Ora, creio que nada do que aqui se disse era verdadeiramente improvável, embora confesso que ainda me surpreende (e ainda bem) a crescente independência politica dos países da América latina. Ou seja, o mundo está finalmente a crescer ao nível politico, como que na direcção de uns Estados Unidos da Terra, onde todos se têm de entender e respeitar, o que só pode ser bom.
O facto de os EUA estarem na posição que estão hoje é que me preocupa pois demonstra uma insistente incompreensão e desrespeito pela história e seus ensinamentos, como se meia dúzia de mísseis e um punhado de dólares resolvessem todos os assuntos.
Desculpem se pareço suspeito, mas compreendo e aceito melhor o problema europeu, pois nem sempre existiu alinhamento entre os países europeus e, com o alargamento, abriram-se por ventura algumas feridas da segunda guerra, quando parte da Europa aceitou entregar aos russos a outra parte que agora quer acolher no seu seio. E, claro, há a Turquia. E aí a coisa complica-se ainda mais. Enfim… há que aceitar que as coisas não são faceis…
A minha revolta face aos Estados Unidos deve-se a eu ter dificuldade em aceitar o facto de que o pais que mais avançou na aplicação da democracia tenha tanta dificuldade em a pôr em prática fora das suas fronteiras. A incapacidade que as administrações americanas têm em aceitar as diferenças culturais é impressionante, tal como o é o facto de não terem entendido ainda que o poder só leva a um caminho, à destruição. Puxa, eu pensava que a trilogia do Senhor dos Anéis e os novos episódios da Guerra das Estrelas tinham esclarecido todas as dúvidas.
Desde há uns anos que vejo os EUA como um adolescente que se revoltou contra o pai. Pois ele passou a mandar no pai. E na família toda. Mas continua a ser adolescente.
Daí que compreendi (embora me custe muito dize-lo) a posição daqueles que ficaram do lado dos EUA na guerra do Iraque.

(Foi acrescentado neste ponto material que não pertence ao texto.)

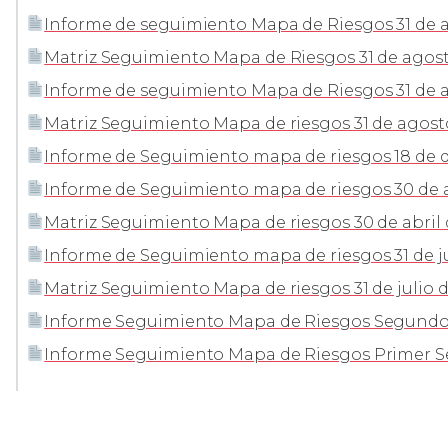
Informe de seguimiento Mapa de Riesgos 31 de 
Matriz Seguimiento Mapa de Riesgos 31 de agost
Informe de seguimiento Mapa de Riesgos 31 de 
Matriz Seguimiento Mapa de riesgos 31 de agost
Informe de Seguimiento mapa de riesgos 18 de d
Informe de Seguimiento mapa de riesgos 30 de a
Matriz Seguimiento Mapa de riesgos 30 de abril 
Informe de Seguimiento mapa de riesgos 31 de ju
Matriz Seguimiento Mapa de riesgos 31 de julio d
Informe Seguimiento Mapa de Riesgos Segundo
Informe Seguimiento Mapa de Riesgos Primer S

Como compreendi os outros que estiveram contra, embora as atitudes da França tenham enfraquecido muito esta posição.
Que raio de imagem, um idoso a tentar convencer um adolescente…
Em conclusão, não creio que os americanos saiam deste sem ajuda, e isso vai-lhes custar muito. E aos europeus também porque vão de uma vez por todas ter de assumir um futuro sem a protecção dos EUA. Tal como acontecerá provavelmente com grande parte da sua população idosa, a Europa vai ter de começar a tentar ser autónoma. Difícil. Bem difícil. Autónoma, não independente. Creio que não países independentes hoje.
Uma última nota. Os europeus ocidentais não se vão safar desta atacando os países de leste e, em geral, os países em desenvolvimento e a sua mão de obra barata. Cada um tem direito de se safar e eles estão a fazer o melhor que sabem e podem.
Se calhar não fazia mal investirem um pouco do seu tempo a tentar perceber como é que se pode encontrar uma alternativa para este sistema capitalista e a sua produção inconsumivel que nos está a destruir os recursos naturais, a inundar de dívidas, e a agravar diferenças entre as pessoas.
Mas isso só vai acontecer quando os europeus perderem parte do seu conforto. Aí, juntamente com os americanos, talvez se lembrem o que história lhes ensinou: para estarmos em paz, é melhor ceder parte do que temos a um vizinho que não gostamos, e assim garantir a paz, do que tentar fazer com que ele faça sistematicamente aquilo que nós queremos, e ganhar uma guerra contra ele.